Segment Open
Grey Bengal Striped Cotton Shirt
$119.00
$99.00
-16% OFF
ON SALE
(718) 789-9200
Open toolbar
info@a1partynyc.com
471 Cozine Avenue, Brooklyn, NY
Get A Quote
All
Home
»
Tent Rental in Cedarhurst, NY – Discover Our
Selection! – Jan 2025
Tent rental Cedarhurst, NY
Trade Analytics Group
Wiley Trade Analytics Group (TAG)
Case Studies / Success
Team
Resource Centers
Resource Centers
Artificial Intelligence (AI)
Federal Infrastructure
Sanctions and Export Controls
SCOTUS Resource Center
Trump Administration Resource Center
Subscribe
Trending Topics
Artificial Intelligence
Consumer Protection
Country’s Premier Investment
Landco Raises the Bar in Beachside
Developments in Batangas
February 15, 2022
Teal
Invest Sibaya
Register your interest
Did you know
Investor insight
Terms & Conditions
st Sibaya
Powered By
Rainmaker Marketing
Segment Closed
Segment Open
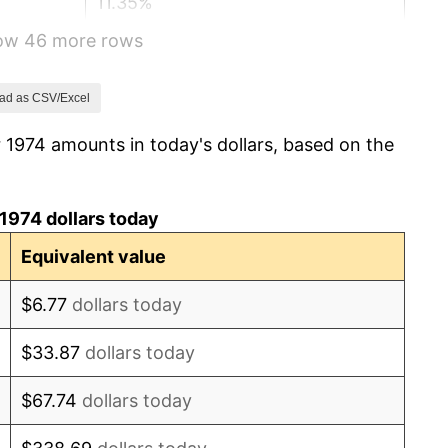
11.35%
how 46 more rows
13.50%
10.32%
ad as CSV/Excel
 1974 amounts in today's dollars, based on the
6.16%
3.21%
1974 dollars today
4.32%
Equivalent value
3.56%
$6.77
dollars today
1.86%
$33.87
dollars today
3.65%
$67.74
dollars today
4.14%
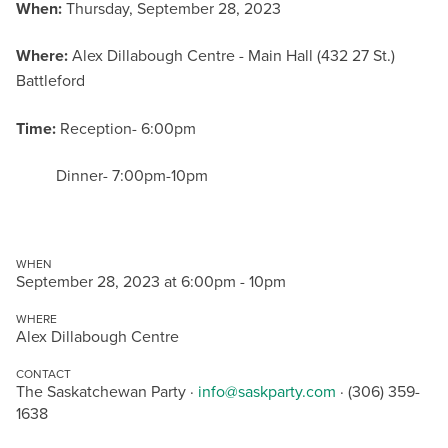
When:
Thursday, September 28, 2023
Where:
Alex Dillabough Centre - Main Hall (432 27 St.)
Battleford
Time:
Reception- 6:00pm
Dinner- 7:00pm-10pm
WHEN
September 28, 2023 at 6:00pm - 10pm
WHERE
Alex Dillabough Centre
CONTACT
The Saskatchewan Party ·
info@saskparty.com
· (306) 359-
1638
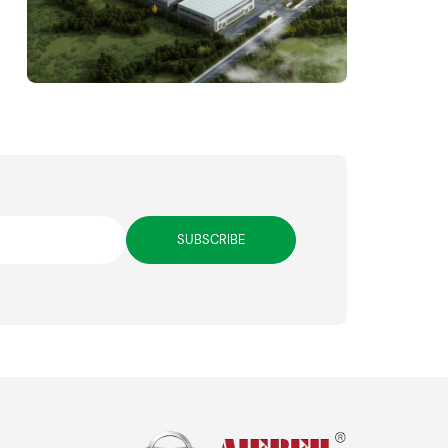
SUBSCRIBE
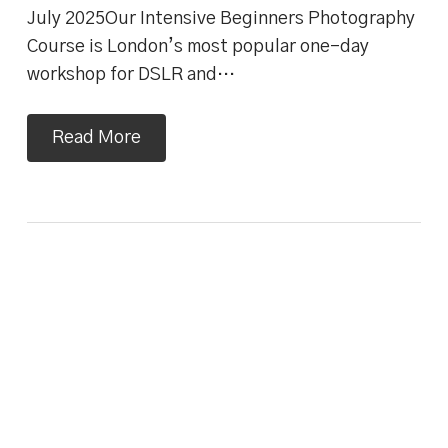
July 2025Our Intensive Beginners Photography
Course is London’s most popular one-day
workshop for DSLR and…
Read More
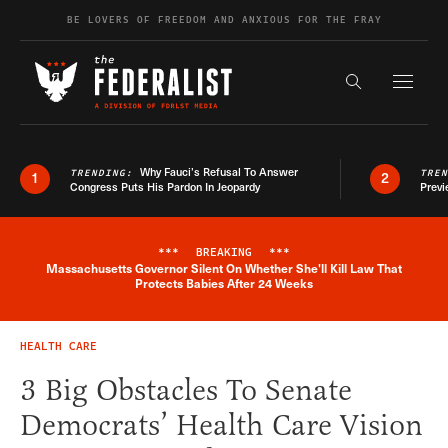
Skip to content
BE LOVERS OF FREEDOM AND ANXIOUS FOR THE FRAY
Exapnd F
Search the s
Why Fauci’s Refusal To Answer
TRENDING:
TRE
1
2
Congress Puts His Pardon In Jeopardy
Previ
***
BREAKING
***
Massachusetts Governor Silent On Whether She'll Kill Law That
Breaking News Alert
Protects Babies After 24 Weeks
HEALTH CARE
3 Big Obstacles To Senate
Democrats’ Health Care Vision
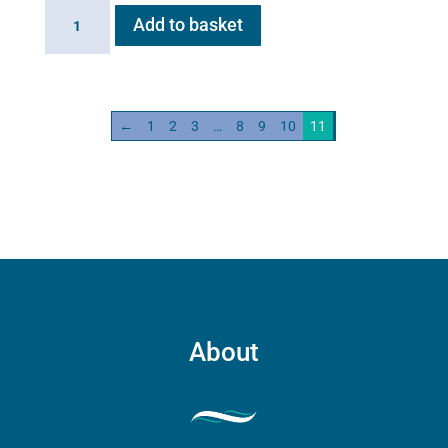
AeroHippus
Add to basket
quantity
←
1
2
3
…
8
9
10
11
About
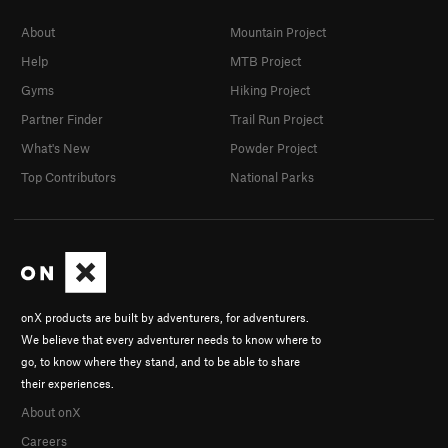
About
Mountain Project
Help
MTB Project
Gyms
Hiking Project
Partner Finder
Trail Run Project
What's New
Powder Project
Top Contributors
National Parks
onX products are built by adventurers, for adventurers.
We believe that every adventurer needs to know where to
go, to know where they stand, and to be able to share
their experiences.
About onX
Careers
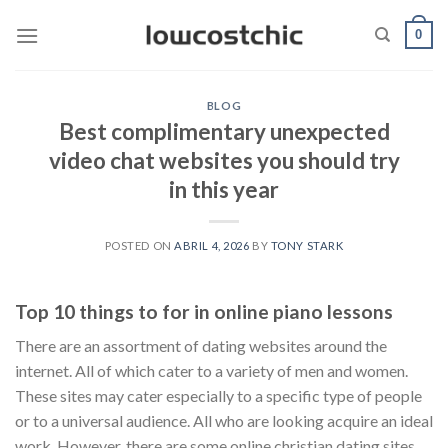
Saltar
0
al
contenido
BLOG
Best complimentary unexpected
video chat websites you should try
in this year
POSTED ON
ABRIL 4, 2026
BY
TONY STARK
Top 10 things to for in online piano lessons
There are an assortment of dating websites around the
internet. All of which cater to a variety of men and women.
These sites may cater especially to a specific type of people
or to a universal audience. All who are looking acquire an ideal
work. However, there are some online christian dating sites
Segment Closed
Segment Open
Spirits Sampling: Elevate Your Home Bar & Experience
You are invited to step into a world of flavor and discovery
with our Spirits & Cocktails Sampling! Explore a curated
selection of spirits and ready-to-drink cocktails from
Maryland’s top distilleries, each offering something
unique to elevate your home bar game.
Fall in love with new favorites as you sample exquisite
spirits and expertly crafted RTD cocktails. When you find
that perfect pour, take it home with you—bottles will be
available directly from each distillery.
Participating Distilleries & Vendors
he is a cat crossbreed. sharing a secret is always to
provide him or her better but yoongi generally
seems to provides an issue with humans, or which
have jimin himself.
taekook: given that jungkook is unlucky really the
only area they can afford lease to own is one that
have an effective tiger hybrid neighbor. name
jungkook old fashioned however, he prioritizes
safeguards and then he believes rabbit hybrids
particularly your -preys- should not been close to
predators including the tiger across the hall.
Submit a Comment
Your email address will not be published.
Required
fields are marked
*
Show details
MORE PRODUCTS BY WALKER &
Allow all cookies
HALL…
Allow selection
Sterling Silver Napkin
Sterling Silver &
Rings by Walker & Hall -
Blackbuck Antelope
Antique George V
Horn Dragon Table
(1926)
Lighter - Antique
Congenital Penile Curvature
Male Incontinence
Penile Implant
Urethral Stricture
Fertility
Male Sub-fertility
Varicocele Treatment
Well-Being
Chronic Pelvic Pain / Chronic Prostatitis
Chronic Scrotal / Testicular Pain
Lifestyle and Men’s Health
Segment Closed
WHAT NEEDS TO BE DONE - Extract exactly and only the lines above from the line containing "Rings by Walker" through the line containing "Chronic Pelvic Pain / Chronic Prostatitis", both end lines included.

EXERCISE OUTPUT -
Rings by Walker & Hall -
Blackbuck Antelope
Antique George V
Horn Dragon Table
(1926)
Lighter - Antique
Congenital Penile Curvature
Male Incontinence
Penile Implant
Urethral Stricture
Fertility
Male Sub-fertility
Varicocele Treatment
Well-Being
Chronic Pelvic Pain / Chronic Prostatitis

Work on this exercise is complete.